**** THE RECORDS ****
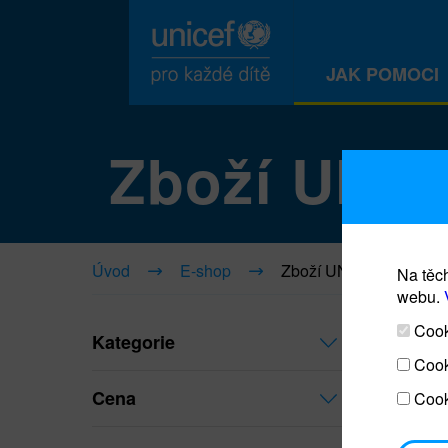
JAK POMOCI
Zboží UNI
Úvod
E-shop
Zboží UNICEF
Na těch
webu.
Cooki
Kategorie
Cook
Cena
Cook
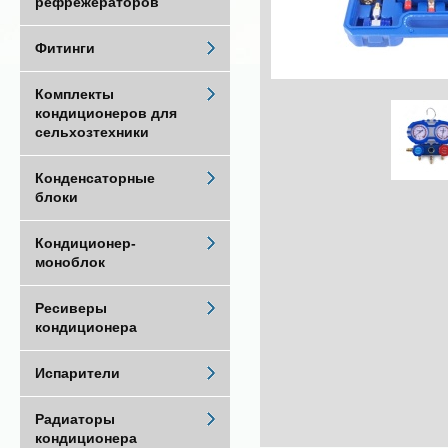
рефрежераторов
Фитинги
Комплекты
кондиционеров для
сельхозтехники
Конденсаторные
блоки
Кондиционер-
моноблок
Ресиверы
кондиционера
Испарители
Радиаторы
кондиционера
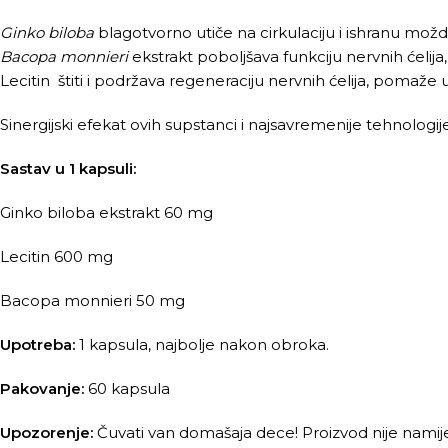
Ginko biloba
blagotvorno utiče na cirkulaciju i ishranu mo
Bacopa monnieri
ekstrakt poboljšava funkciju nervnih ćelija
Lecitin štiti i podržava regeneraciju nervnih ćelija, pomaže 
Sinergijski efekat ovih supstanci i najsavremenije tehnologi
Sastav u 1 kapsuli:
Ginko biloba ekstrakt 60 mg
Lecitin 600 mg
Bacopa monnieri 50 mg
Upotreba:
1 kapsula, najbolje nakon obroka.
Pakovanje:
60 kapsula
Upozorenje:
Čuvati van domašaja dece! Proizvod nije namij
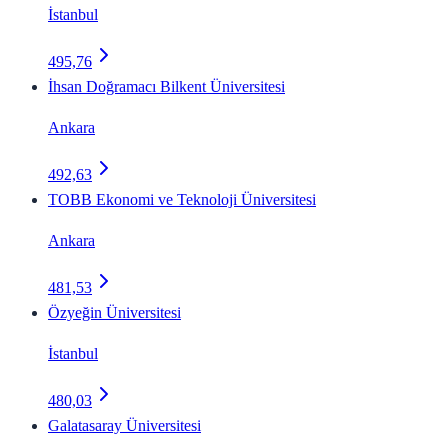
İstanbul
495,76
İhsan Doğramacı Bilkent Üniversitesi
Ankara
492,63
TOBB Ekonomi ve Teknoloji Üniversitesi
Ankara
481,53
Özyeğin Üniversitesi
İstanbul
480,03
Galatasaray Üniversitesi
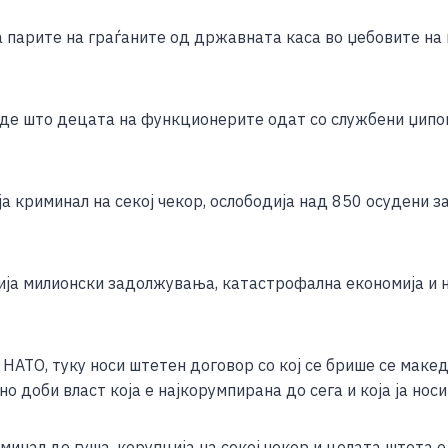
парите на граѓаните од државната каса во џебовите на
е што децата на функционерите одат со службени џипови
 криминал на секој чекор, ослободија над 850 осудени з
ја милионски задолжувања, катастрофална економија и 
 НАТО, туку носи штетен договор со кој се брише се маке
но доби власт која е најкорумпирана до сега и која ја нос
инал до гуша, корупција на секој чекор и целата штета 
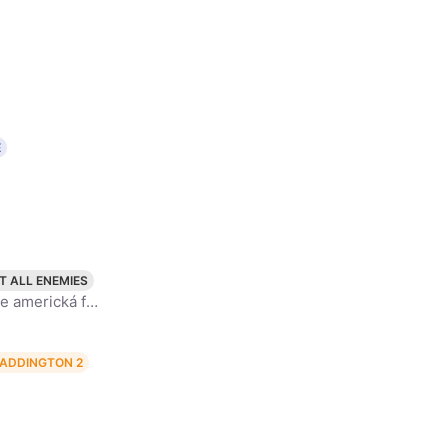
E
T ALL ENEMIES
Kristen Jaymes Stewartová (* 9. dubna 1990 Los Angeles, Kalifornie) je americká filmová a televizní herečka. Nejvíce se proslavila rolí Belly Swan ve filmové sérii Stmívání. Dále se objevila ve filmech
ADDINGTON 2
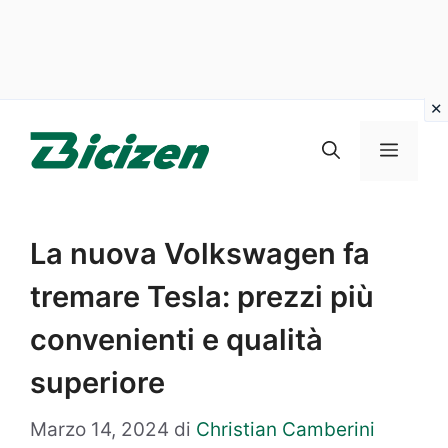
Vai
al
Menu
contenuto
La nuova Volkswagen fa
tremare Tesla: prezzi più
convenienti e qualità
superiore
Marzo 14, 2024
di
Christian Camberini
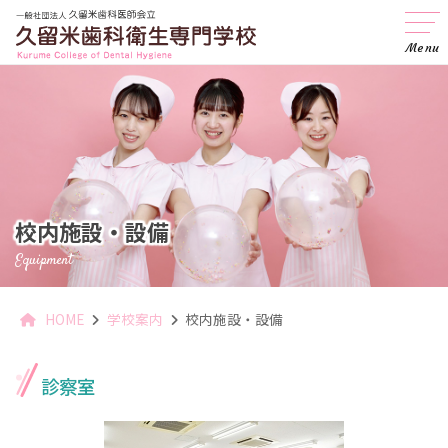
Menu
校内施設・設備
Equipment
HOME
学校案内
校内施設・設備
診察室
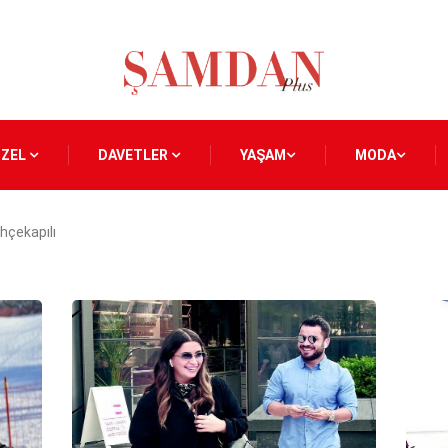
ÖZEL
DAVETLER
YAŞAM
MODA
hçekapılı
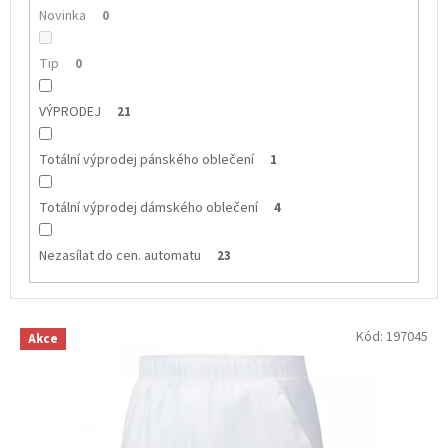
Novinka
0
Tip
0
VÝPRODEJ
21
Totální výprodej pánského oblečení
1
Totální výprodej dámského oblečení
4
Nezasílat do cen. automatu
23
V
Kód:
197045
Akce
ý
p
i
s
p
****
§ **ASSIGNED TASK**
The line containing "T ALL ENEMIES" marks the end: copy exactly every line from the start of the records up to and including it, leaving out the pictures.

§ **SOLUTION FOR THIS TASK**
JAK POMOCI
Zboží UNI
Úvod
E-shop
Zboží UNICEF
Na těch
webu.
Cooki
Kategorie
Cook
Cena
Cook
рефрежераторов
Фитинги
Комплекты
кондиционеров для
сельхозтехники
Конденсаторные
блоки
Кондиционер-
моноблок
Ресиверы
кондиционера
Испарители
Радиаторы
кондиционера
Ginko biloba
blagotvorno utiče na cirkulaciju i ishranu mo
Bacopa monnieri
ekstrakt poboljšava funkciju nervnih ćelija
Lecitin štiti i podržava regeneraciju nervnih ćelija, pomaže 
Sinergijski efekat ovih supstanci i najsavremenije tehnologi
Sastav u 1 kapsuli:
Ginko biloba ekstrakt 60 mg
Lecitin 600 mg
Bacopa monnieri 50 mg
Upotreba:
1 kapsula, najbolje nakon obroka.
Pakovanje:
60 kapsula
Upozorenje:
Čuvati van domašaja dece! Proizvod nije namij
İstanbul
495,76
İhsan Doğramacı Bilkent Üniversitesi
Ankara
492,63
TOBB Ekonomi ve Teknoloji Üniversitesi
Ankara
481,53
Özyeğin Üniversitesi
İstanbul
480,03
Galatasaray Üniversitesi
парите на граѓаните од државната каса во џебовите на
е што децата на функционерите одат со службени џипови
 криминал на секој чекор, ослободија над 850 осудени з
ја милионски задолжувања, катастрофална економија и 
 НАТО, туку носи штетен договор со кој се брише се маке
но доби власт која е најкорумпирана до сега и која ја нос
инал до гуша, корупција на секој чекор и целата штета 
E
T ALL ENEMIES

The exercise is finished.